Yavuz
İşte buradaydım. Tertemiz havayı içime çekerken kollarımı iki yana açtım. Bir yıl sonra tekrar Karabayır da ait olduğum yerde taburdaydım. Kapanmış gözlerini açtıktan sonra kardeşlerime baktım.
Hepsinin gözlerinde aynı sevinç ve mutluluk vardı. Ali Haydar tekrar burada olduğumuz için gözlerini kapatmış dua ediyordu. Keşanlı küçük bir çocuk gibi dolu gözlerle etrafına bakıyordu.
Belki çoğu insanın yaşamak bile istemediği bu şehri çok özlemiştim. Üniformamı, silahımı, kardeşlerimi ve Doktor hanımı..
Erdem Yarbay sıranın basında durduğunda hepimiz hazır ola geçtik. Erdem Yarbay gururla bize bakarken gözleri dolmuştu belki de.
"Evet aslanlarım. Nihayet evimize ait olduğumuz yere döndük. Sizden herzamanki gibi büyük bir cesaret ile terör unsurlarının karşısında durmanızı istiyorum. Yolunuz açık olsun."
"Emredersiniz Komutanım."
Hep bir ağızdan gür bir sesle bağırdık. Ardından kısa bir yemin töreni ile sevdiğimiz uğruna canımıza vereceğimiz uniformamiza geri kavuştuk. Şimdi herkes ortak salonda beni beklerken biraz yalnız kalmak için dışarı çıktım.

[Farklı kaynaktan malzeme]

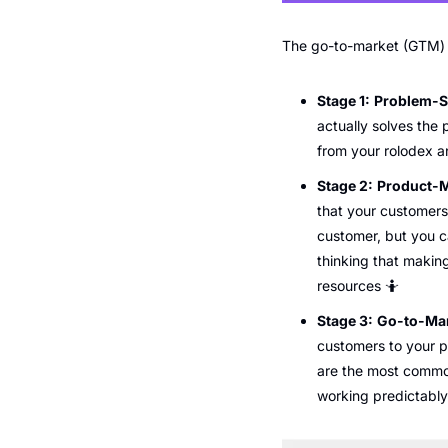
The go-to-market (GTM) jo
Stage 1:
Problem-So
actually solves the
from your rolodex a
Stage 2:
Product-M
that your customers 
customer, but you ca
thinking that making
resources 
🤷
Stage 3:
Go-to-Mar
customers to your p
are the most common
working predictably 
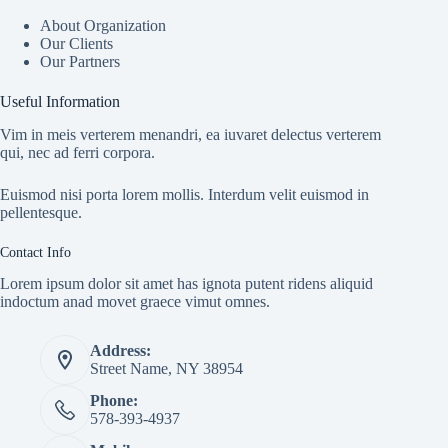
About Organization
Our Clients
Our Partners
Useful Information
Vim in meis verterem menandri, ea iuvaret delectus verterem
qui, nec ad ferri corpora.
Euismod nisi porta lorem mollis. Interdum velit euismod in
pellentesque.
Contact Info
Lorem ipsum dolor sit amet has ignota putent ridens aliquid
indoctum anad movet graece vimut omnes.
Address:
Street Name, NY 38954
Phone:
578-393-4937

Gözlerim kapalı bir şekilde etraftaki huzuru dinlerken kulağıma gelen topuk sesleri ile gözlerini açtım. Bakışlarımı sol tarafa çevirdiğim de onu gördüm.
Taburdan çıkan askerlerden bir dosya aldıktan sonra başı ile hafifçe selam verdi. Biraz ilerimdeydi sadece. Bir kaç adım ile yanına gidebilecekken yapamadım. Hangi yüzle bakacaktım ki suratına? Ben onu umutsuz bir şekilde reddetmemismiydim.

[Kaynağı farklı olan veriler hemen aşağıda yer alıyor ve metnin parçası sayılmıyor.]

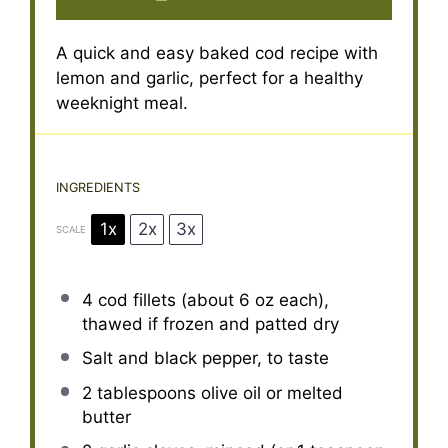
A quick and easy baked cod recipe with
lemon and garlic, perfect for a healthy
weeknight meal.
INGREDIENTS
1x
2x
3x
SCALE
4
cod fillets (about
6 oz
each),
thawed if frozen and patted dry
Salt and black pepper, to taste
2 tablespoons
olive oil or melted
butter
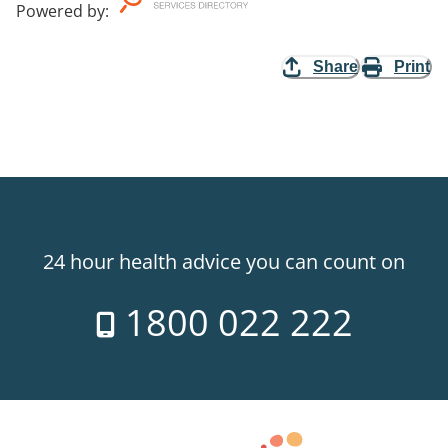
Powered by
:
Share
Print
24 hour health advice you can count on
1800 022 222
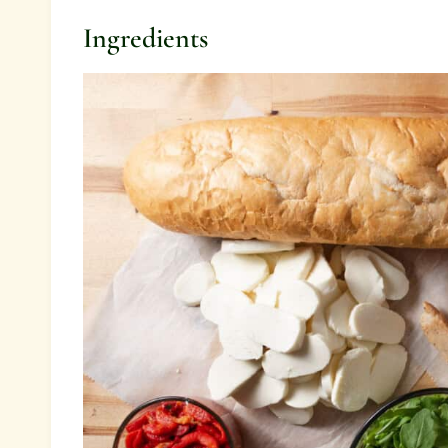
Ingredients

Yalan yok. İlk zamanlar Karabayır da sırf benim için kaldı sanmıştım. Benim gibi bir adamın buna değmeyeceğini düşünerek defalarca onu göndermeye çalışsamda hep inat edip kalmıştı.

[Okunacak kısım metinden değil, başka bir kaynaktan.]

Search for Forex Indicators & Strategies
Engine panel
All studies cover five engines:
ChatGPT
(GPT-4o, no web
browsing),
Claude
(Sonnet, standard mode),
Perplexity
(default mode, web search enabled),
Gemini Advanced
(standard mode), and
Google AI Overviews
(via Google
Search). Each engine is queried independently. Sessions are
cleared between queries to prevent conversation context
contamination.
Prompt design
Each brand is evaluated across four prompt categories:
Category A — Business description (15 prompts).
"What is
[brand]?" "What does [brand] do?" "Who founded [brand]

Ben yokken bile bu cehennemde kalmıştı. Tek başına korkusuzca mücadele etmişti. Her seferinde beni şaşırtmayı nasıl da başarıyordu. Ben bu düşünceler arasındayken bana baktığını hissettim. Beni burada gördüğüne hiç şaşırmamıştı nedense.
Belki yanına gelir diye beklerken sadece kahverengi gözlerini gözlerime dikmiş bakıyordu. Yüzünü inceledim bir an. Yüzü hiç değişmezken onu görmediğim aylar yüzüne olgunluk katmıştı. Kısacık saçları rüzgarda dalgalanıyordu.
Başımı hafif eğip selam verdikten sonra o da aynı şekilde selam verdi. Topuklarının üstünde döndükten sonra yavaş adımlarla uzaklasıyordu benden.